AZ touts biologics pipeline

At an R&D day for analysts and investors, AstraZeneca is filling in some of the details on its move to merge two recent biotech purchases--MedImmune and Cambridge Antibody Technology (CAT). In October AstraZeneca announced it plans to combine the two biotechs into a new biologics company with $1.3 billion in revenue. Thanks to the merger, AstraZeneca says its biologics pipeline has doubled in size; the company says it will have three new drug candidates in pivotal trials by 2010, and it's targeting an average of six investigational new drug applications for submission per year. In particular, AstraZeneca is focusing on its antibody and vaccine discovery programs.

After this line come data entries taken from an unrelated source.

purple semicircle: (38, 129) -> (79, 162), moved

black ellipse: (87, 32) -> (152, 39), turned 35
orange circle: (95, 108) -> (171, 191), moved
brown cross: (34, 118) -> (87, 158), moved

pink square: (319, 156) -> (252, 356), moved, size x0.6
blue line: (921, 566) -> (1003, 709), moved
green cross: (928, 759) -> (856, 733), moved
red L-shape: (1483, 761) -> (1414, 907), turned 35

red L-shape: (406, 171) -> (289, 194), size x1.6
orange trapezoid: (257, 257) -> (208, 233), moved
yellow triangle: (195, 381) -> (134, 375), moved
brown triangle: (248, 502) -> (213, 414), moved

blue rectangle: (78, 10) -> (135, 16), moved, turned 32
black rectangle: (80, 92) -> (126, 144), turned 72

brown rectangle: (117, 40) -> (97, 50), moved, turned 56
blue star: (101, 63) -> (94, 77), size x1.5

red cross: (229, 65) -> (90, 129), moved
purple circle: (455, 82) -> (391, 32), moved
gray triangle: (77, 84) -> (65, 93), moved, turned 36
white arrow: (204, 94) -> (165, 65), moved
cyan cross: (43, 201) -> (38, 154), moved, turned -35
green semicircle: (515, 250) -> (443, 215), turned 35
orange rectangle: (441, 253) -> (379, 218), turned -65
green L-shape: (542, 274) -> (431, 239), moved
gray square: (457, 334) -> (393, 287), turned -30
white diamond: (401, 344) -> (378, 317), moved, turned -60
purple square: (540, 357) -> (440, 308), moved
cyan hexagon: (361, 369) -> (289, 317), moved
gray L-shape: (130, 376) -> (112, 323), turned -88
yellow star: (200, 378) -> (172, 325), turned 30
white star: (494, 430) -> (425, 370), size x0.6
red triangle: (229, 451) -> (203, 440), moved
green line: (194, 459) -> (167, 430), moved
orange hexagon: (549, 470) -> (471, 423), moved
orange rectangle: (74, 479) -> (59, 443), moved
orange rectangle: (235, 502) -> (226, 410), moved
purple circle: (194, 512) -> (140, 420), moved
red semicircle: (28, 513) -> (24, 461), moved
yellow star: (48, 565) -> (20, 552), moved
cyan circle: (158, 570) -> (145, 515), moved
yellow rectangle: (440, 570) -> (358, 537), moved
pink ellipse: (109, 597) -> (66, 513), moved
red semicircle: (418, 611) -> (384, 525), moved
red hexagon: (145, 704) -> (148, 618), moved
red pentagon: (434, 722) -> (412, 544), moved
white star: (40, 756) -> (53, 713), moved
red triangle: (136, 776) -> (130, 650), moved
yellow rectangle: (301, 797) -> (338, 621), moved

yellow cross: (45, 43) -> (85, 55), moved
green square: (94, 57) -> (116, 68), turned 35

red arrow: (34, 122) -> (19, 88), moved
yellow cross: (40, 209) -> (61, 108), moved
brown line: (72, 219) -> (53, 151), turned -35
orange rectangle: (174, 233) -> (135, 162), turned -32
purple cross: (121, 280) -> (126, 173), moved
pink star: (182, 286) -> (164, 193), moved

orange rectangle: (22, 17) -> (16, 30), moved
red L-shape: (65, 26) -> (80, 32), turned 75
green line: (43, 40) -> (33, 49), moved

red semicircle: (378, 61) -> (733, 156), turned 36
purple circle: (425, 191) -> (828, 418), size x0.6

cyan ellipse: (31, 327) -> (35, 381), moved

"Building a major international presence in the research, development and commercialization of biologics to complement our small molecule capabilities is key to our sustained success," said David Brennan (photo), AstraZeneca's CEO. "The consolidation of all our biologics capabilities from AstraZeneca, Cambridge Antibody Technology (CAT) and MedImmune into one unit immediately creates one of the world's largest biologics pipelines and establishes us as a leader in biotechnology among our pharmaceutical peers."

Recently, one investment bank said that it expected AstraZeneca to be the worst-performing pharma company in the upcoming years due to generic competition looming in the future. Perhaps the company's reorganized biotech capabilities can convince investors otherwise.